Я ожидал увидеть связку скрепок или, скажем, пачку папок — что еще может прихватить супруга хозяина глухоманских «Канцтоваров». А она поставила на стол натуральный армянский коньяк. Пять звезд снаружи и ноль-семь внутри.
Ну, выпили за мое здоровье, за ее здоровье, за интернациональные долги наши тяжкие. Лялечка пила не так, как в компаниях: заглатывала, как отощавшая щука. И тараторила без умолку:
— Знаешь, меня возмутило поведение Тамары. Конечно, официальная бумага и все такое… Но надо же ждать и верить. Женщина всегда должна верить и ждать!
Женщина — возможно, но я ждать уже не мог. И сграба-стал ее прямо за столом. И поволок на ближайшее ложе, как паук муху-цокотуху.
— Что ты!.. Что ты… Милый…
Н-да. Неприятный абзац, но абзацев из рукописи, именуемой жизнью, уже не исключишь. Как бы ни тужился.
Но все это — как бы между прочим, хотя потом отозвалось. Всякое взрывное действие порождает отдачу. Это я утверждаю как знаток стреляющей продукции.
Дело в том, что Лялечка при всей своей ветчинности со слезой была наивна до опасной грани идиотизма, доверчива и чудовищно общительна. И этот довольно хмельной для мужиков коктейль сыграл со мной в подкидного, оставив, естественно, в дураках.
Впрочем, будем честными, не перегружая Лялечкин интеллект заранее разработанными интригами. Во всем была виновата ее почти гениальная простота.
Впервые она, эта самая простота, обернулась для меня весомой, но не губительной историей одного Лялиного знакомства.
Знакомство завязалось в Москве, куда на экскурсию Лялечку отправил супруг, кажется, уже что-то почувствовавший. Ляля вернулась из столицы в радостном перевозбуждении и при первой же нашей обеденной встрече вывалила на меня… Нет, не репертуар театров, не красоты Москвы и даже не богатство ее магазинов. А — восторг по поводу внезапного московского знакомства.

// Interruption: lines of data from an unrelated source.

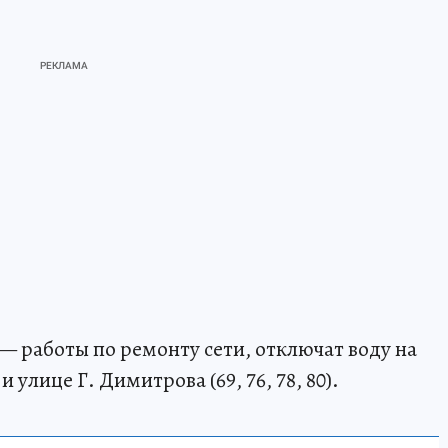
00 — работы по ремонту сети, отключат воду на
и улице Г. Димитрова (69, 76, 78, 80).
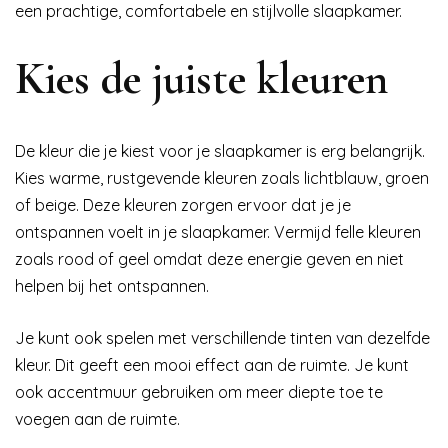
een prachtige, comfortabele en stijlvolle slaapkamer.
Kies de juiste kleuren
De kleur die je kiest voor je slaapkamer is erg belangrijk.
Kies warme, rustgevende kleuren zoals lichtblauw, groen
of beige. Deze kleuren zorgen ervoor dat je je
ontspannen voelt in je slaapkamer. Vermijd felle kleuren
zoals rood of geel omdat deze energie geven en niet
helpen bij het ontspannen.
Je kunt ook spelen met verschillende tinten van dezelfde
kleur. Dit geeft een mooi effect aan de ruimte. Je kunt
ook accentmuur gebruiken om meer diepte toe te
voegen aan de ruimte.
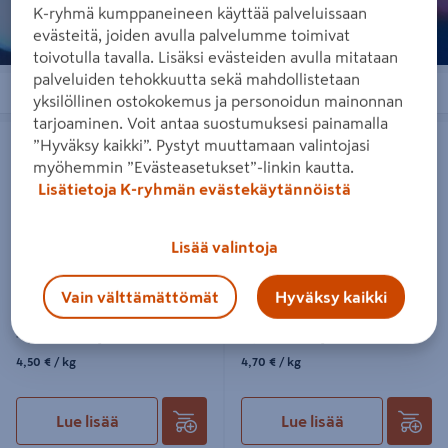
K-ryhmä kumppaneineen käyttää palveluissaan
evästeitä, joiden avulla palvelumme toimivat
toivotulla tavalla. Lisäksi evästeiden avulla mitataan
palveluiden tehokkuutta sekä mahdollistetaan
Järjestä
Suodattimet
yksilöllinen ostokokemus ja personoidun mainonnan
tarjoaminen. Voit antaa suostumuksesi painamalla
Rasvasiementanko Tintin 1kg
Herkkutanko Tintin 1kg
”Hyväksy kaikki”. Pystyt muuttamaan valintojasi
myöhemmin ”Evästeasetukset”-linkin kautta.
Lisätietoja K-ryhmän evästekäytännöistä
Lisää valintoja
Rasvasiementanko Tintin 1kg
Herkkutanko Tintin 1kg
Vain välttämättömät
Hyväksy kaikki
4,50€/kpl
4,70€/kpl
4,50 €
/ kpl
4,70 €
/ kpl
4,50€/kg
4,70€/kg
4,50 €
/ kg
4,70 €
/ kg
Lue lisää
Lue lisää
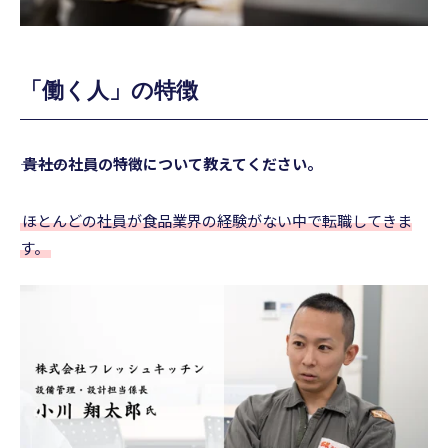
「働く人」の特徴
――― 貴社の社員の特徴について教えてください。
ほとんどの社員が食品業界の経験がない中で転職してきま
す。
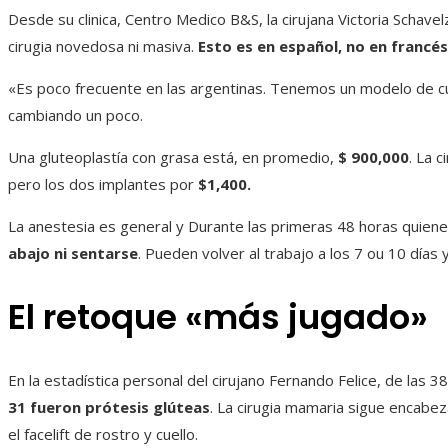
Desde su clinica, Centro Medico B&S, la cirujana Victoria Schav
cirugia novedosa ni masiva.
Esto es en español, no en francés
«Es poco frecuente en las argentinas. Tenemos un modelo de 
cambiando un poco.
Una gluteoplastía con grasa está, en promedio,
$ 900,000
. La 
pero los dos implantes por
$1,400.
La anestesia es general y Durante las primeras 48 horas quiene
abajo ni sentarse
. Pueden volver al trabajo a los 7 ou 10 días
El retoque «más jugado»
En la estadística personal del cirujano Fernando Felice, de las 
31 fueron prótesis glúteas
. La cirugia mamaria sigue encabez
el facelift de rostro y cuello.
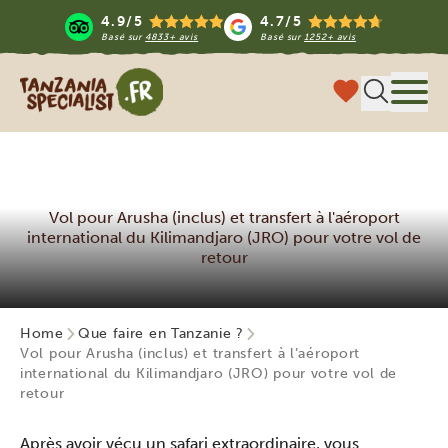
4.9/5
4.7/5
Basé sur
4833+ avis
Basé sur
1252+ avis
Tanzania Specialist
Menu
Vol pour Arusha (inclus) et transfert à l'aéroport
international du Kilimandjaro (JRO) pour votre vol de
retour
Home
Que faire en Tanzanie ?
Vol pour Arusha (inclus) et transfert à l’aéroport
international du Kilimandjaro (JRO) pour votre vol de
retour
Après avoir vécu un safari extraordinaire, vous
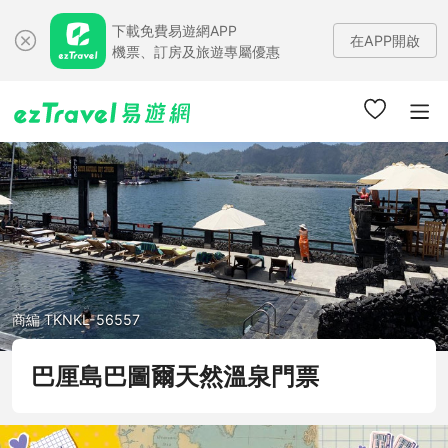
下載免費易遊網APP
在APP開啟
機票、訂房及旅遊專屬優惠
商編 TKNKL-56557
巴厘島巴圖爾天然溫泉門票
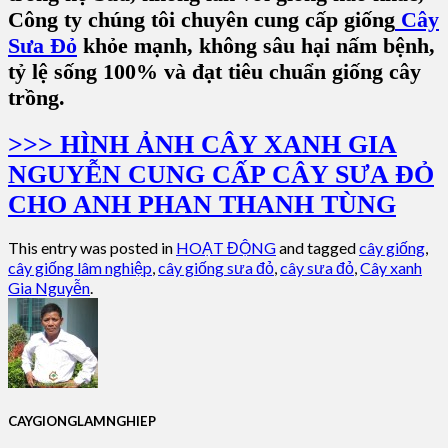
Công ty chúng tôi chuyên cung cấp giống
Cây
Sưa Đỏ
khỏe mạnh, không sâu hại nấm bệnh,
tỷ lệ sống 100% và đạt tiêu chuẩn giống cây
trồng.
>>> HÌNH ẢNH CÂY XANH GIA
NGUYỄN CUNG CẤP CÂY SƯA ĐỎ
CHO ANH PHAN THANH TÙNG
This entry was posted in
HOẠT ĐỘNG
and tagged
cây giống
,
cây giống lâm nghiệp
,
cây giống sưa đỏ
,
cây sưa đỏ
,
Cây xanh
Gia Nguyễn
.
CAYGIONGLAMNGHIEP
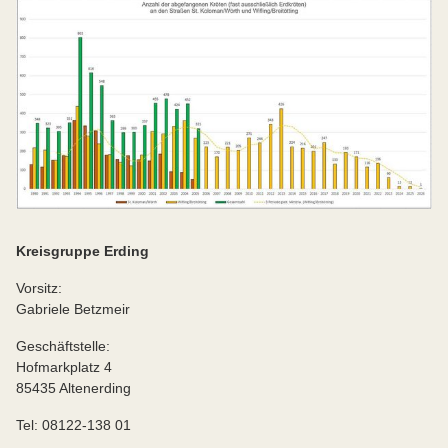
Kreisgruppe Erding
Vorsitz:
Gabriele Betzmeir
Geschäftstelle:
Hofmarkplatz 4
85435 Altenerding
Tel: 08122-138 01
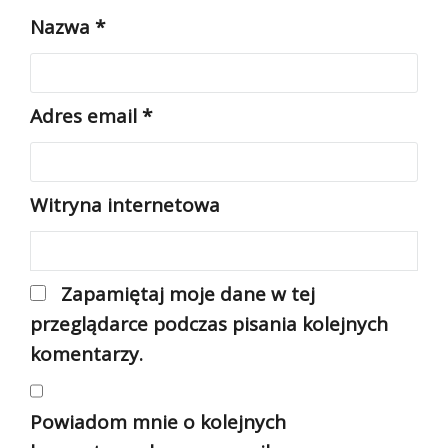
Nazwa
*
Adres email
*
Witryna internetowa
Zapamiętaj moje dane w tej
przeglądarce podczas pisania kolejnych
komentarzy.
Powiadom mnie o kolejnych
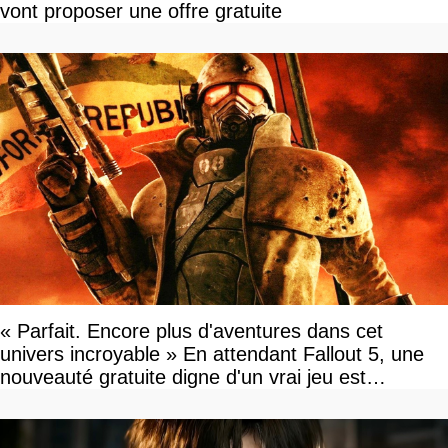
vont proposer une offre gratuite
« Parfait. Encore plus d'aventures dans cet
univers incroyable » En attendant Fallout 5, une
nouveauté gratuite digne d'un vrai jeu est
disponible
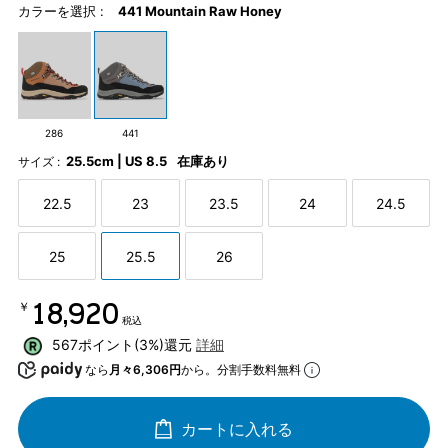
カラーを選択 :
441 Mountain Raw Honey
286
441
25.5cm | US 8.5
在庫あり
サイズ :
22.5
23
23.5
24
24.5
25
25.5
26
￥18,920
税込
567ポイント(3%)還元
詳細
なら
月々6,306円
から。分割手数料無料
カートに入れる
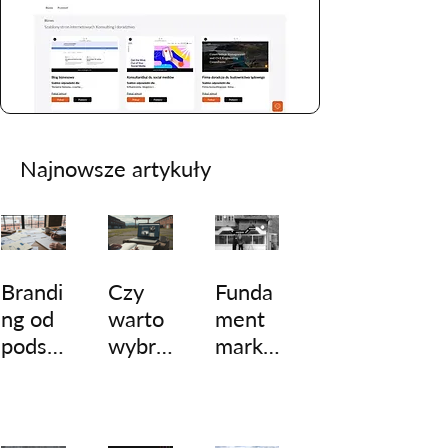
Najnowsze artykuły
Brandi
Czy
Funda
ng od
warto
ment
podsta
wybra
marke
w:
ć Wix
tingu
Powró
do
małej
t do
budow
firmy.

— Она — чудо, чудо! А матери-одиночки — ужас, ужас! Она показывала их письма с мольбой о помощи и фотографии. Впрочем, ты сам с нею вскоре познакомишься, я пригласила ее в нашу Глухомань. У нас ведь нисколько не меньше матерей-одиночек, чем в столице, ведь правда?
Таинственная «ОНА» и вправду вскоре пожаловала.
— Ольга. Очень приятно.
Крепкое рукопожатие, умный взгляд с чуть заметной искринкой иронии, хороша собой настолько… насколько все это, вместе взятое, не соответствовало ее дружбе с глупышкой Лялей. Здравая мысль об этом вспыхнула у меня вдруг, при первом знакомстве. Но, вспыхнув, столь же внезапно и погасла, и я не успел обратить внимания на красный сигнал: «Стоп».
Выяснилось, что она, то бишь Ольга, и впрямь невероятно озабочена судьбой всеми позабытых матерей-одиночек и их полунадзорных — в лучшем случае — скороспелых детей. Она писала статьи в газеты, привлекая общественное внимание, трижды обращалась с письмами в правительство и в конце концов получила согласие на создание некоего общественного фонда в помощь этим самым легкомысленным матерям. Ей даже предоставили помещение — знаю о статьях, письмах, разрешении власть предержащих из копий всех этих письменных следов борьбы за справедливость. Она притащила толстую папку и показывала ее всем, кому надо показывать в нашей Глухомани. А показывать надо было тем, кто имеет доступ к внутренним социальным фондам предприятий, каковых в нашей Глухомани оказалось достаточно. Вызвав острое желание помочь несчастным — а это она умела делать, уж поверьте! — Ольга просила наличными, ссылаясь на долги, которые успела наделать, затеяв ремонт в полученном помещении.